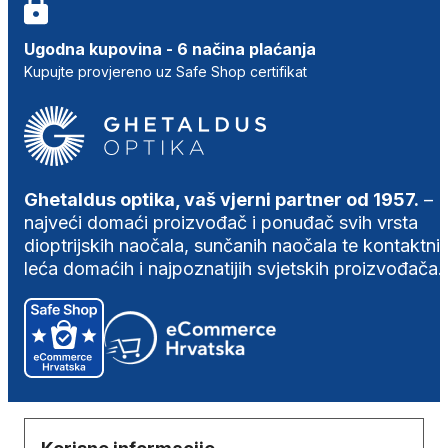
Ugodna kupovina - 6 načina plaćanja
Kupujte provjereno uz Safe Shop certifikat
Ghetaldus optika, vaš vjerni partner od 1957.
–
najveći domaći proizvođač i ponuđač svih vrsta
dioptrijskih naočala, sunčanih naočala te kontaktni
leća domaćih i najpoznatijih svjetskih proizvođača.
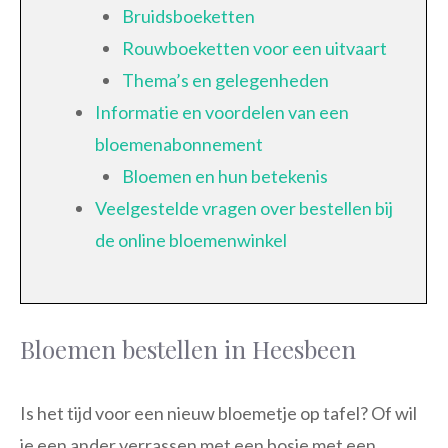
Bruidsboeketten
Rouwboeketten voor een uitvaart
Thema’s en gelegenheden
Informatie en voordelen van een
bloemenabonnement
Bloemen en hun betekenis
Veelgestelde vragen over bestellen bij
de online bloemenwinkel
Bloemen bestellen in Heesbeen
Is het tijd voor een nieuw bloemetje op tafel? Of wil
je een ander verrassen met een bosje met een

::::

Assigned task | The lines in the entries above that carry the word "bestellen" must be copied.

Answer for the task |
Veelgestelde vragen over bestellen bij
Bloemen bestellen in Heesbeen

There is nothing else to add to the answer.